• [AIM OF THE EXERCISE]:
Extract all lines that hold "your" from the records below.

• [PROVIDED RECORDS]:
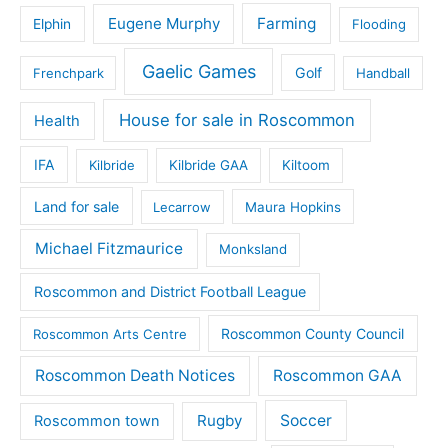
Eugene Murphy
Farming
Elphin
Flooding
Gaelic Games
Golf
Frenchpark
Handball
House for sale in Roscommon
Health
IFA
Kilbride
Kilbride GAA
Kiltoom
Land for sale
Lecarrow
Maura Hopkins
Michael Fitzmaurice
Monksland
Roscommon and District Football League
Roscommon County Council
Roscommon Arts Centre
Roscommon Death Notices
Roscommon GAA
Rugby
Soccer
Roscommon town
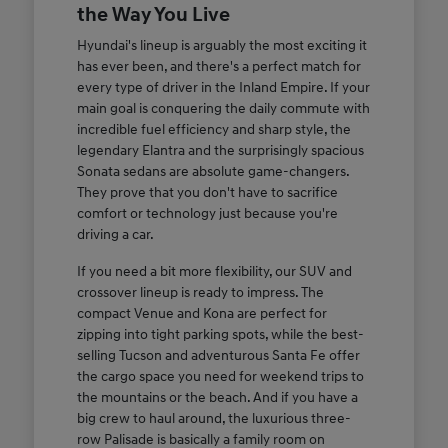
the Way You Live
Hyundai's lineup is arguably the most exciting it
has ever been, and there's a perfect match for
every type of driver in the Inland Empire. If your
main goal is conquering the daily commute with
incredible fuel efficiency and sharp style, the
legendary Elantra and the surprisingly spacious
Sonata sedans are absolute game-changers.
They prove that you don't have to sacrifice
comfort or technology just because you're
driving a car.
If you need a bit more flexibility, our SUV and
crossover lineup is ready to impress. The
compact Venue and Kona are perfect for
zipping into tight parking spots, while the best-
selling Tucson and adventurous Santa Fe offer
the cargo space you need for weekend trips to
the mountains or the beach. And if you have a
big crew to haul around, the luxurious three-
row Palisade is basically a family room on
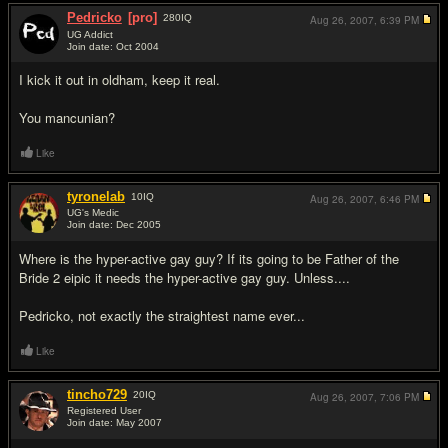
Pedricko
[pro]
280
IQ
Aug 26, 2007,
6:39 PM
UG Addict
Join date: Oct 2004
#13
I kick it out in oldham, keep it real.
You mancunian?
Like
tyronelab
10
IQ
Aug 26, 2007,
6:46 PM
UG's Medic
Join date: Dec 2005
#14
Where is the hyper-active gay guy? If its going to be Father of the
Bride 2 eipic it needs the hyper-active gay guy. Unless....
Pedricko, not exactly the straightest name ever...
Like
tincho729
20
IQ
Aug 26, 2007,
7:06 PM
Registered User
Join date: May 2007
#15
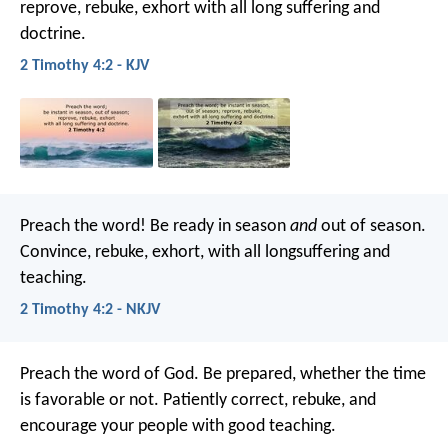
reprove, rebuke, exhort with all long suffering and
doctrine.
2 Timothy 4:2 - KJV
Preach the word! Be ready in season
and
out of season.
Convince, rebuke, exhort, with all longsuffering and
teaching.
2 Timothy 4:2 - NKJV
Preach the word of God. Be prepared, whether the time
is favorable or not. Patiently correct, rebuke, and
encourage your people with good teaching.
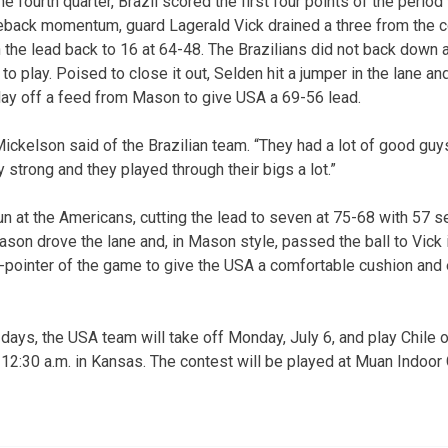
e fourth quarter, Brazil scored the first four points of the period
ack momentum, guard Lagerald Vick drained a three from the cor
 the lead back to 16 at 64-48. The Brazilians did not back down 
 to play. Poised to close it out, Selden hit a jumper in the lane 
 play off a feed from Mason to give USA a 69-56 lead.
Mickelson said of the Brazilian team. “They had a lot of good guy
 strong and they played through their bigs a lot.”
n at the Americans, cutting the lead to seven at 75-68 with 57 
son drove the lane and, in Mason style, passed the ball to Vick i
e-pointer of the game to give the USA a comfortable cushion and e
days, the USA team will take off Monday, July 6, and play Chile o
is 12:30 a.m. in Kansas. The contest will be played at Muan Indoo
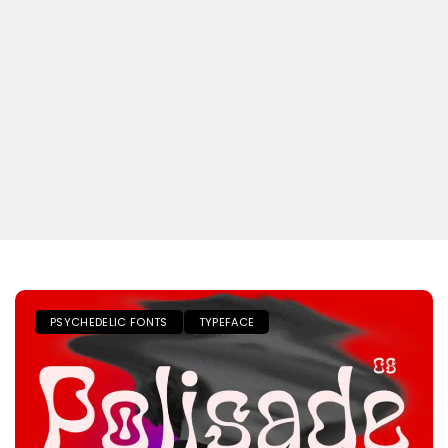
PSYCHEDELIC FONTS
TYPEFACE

• [SOLVED PROBLEM]:
every type of driver in the Inland Empire. If your
encourage your people with good teaching.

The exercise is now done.